3. Klassik | Shank Hall | 6 March
It takes a lot to get me to Shank Hall but I wouldn’t have missed this one for the world. This was the official vinyl release show for Klassik’s latest masterpiece, QUIET. A full-band production the likes of which we hadn’t seen before and may never see again. I remember it like it was yesterday, dinner at Maharaja with David beforehand, that warm, loving atmosphere of all the people who knew that it was important to be there, not simply to support our friends but to take in the culmination of this brilliant creative force and these incredible songs. Ugh, what a production it was, bringing home the notion of shutting out the world in order to find peace within, then spreading that message of peace, forcefully, joyously, through art, spilling yourself out onto the stage and connecting with people, slowly changing people, bringing people together. It’s going to happen again some day. Some way.

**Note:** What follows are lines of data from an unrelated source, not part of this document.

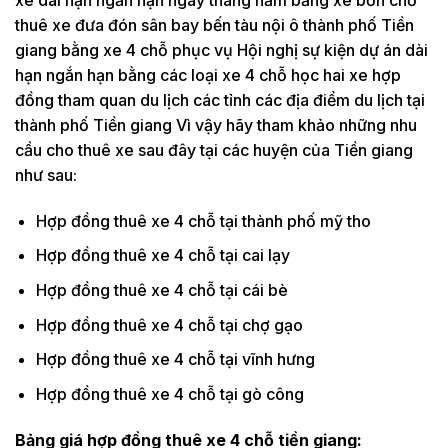
thuê xe đưa đón sân bay bến tàu nội ô thành phố Tiền
giang bằng xe 4 chỗ phục vụ Hội nghị sự kiện dự án dài
hạn ngắn hạn bằng các loại xe 4 chỗ học hai xe hợp
đồng tham quan du lịch các tỉnh các địa điểm du lịch tại
thành phố Tiền giang Vì vậy hãy tham khảo những nhu
cầu cho thuê xe sau đây tại các huyện của Tiền giang
như sau:
Hợp đồng thuê xe 4 chỗ tại thành phố mỹ tho
Hợp đồng thuê xe 4 chỗ tại cai lạy
Hợp đồng thuê xe 4 chỗ tại cái bè
Hợp đồng thuê xe 4 chỗ tại chợ gạo
Hợp đồng thuê xe 4 chỗ tại vĩnh hưng
Hợp đồng thuê xe 4 chỗ tại gò công
Bảng giá hợp đồng thuê xe 4 chỗ tiền giang:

2. Ravi/Lola | Circle A Café | 31 January
It was a winter’s night like any other. You open the door, walk up those couple of stairs, turn to your right, and there’s Paul Setser, taking your five bucks with a smile. How silly it never occurred to me that this could be the last time I’d ever see him. God damn it. Now, I’d seen Ravi/Lola plenty of times before, I’d seen everybody in that band a bunch of times before in various conglomerations of the Activities Records clique, one of the creative collectives that has made a lot of the Milwaukee-est music so far this century, that makes me so incredibly proud to call this city and Riverwest in particular my home, and that has made Circle A my dearest neighborhood hangout for so many years. But I had never seen Ravi/Lola play like this before. The magic in that little room on this night, the way Casey Seymour’s peculiar retro-baroque-chamber-pop tendencies were brought to life with this particular ensemble, usual suspects in less-usual roles, was ten times more powerful than I ever thought this group was capable of being. You give a band enough time together, united under a distinctive visionary, and you’re going to get these kinds of results if you’re patient enough. I had foolishly underestimated Ravi/Lola’s potential. They were a force of nature on this night. I dearly hope that spark remains, that the Circle-A energy survives this maddening, heartbreaking defeat we’re currently living through. I can’t think about this any more right now.
1. Mr. Bungle | The Warfield | 13 February
Good God this is painful. Why am I doing this to myself? To think that we got on a plane, flew to San Francisco, spent almost a week exploring the city and the surrounding beauteous countryside with hardly a care in the world, the ocean, the forests, the mountains. That we entered the hallowed halls of The Warfield on the 50th birthday of heavy metal itself and witnessed the once and possibly future greatest band on the fucking planet rip through a mind-boggling set of punishing and hilarious music like no other band could ever do. To think that if they’d scheduled these shows for even a month later…they might not ever have occurred. The most dearly anticipated band reunion of my life.
I hope we can all do more of the things we love in 2021.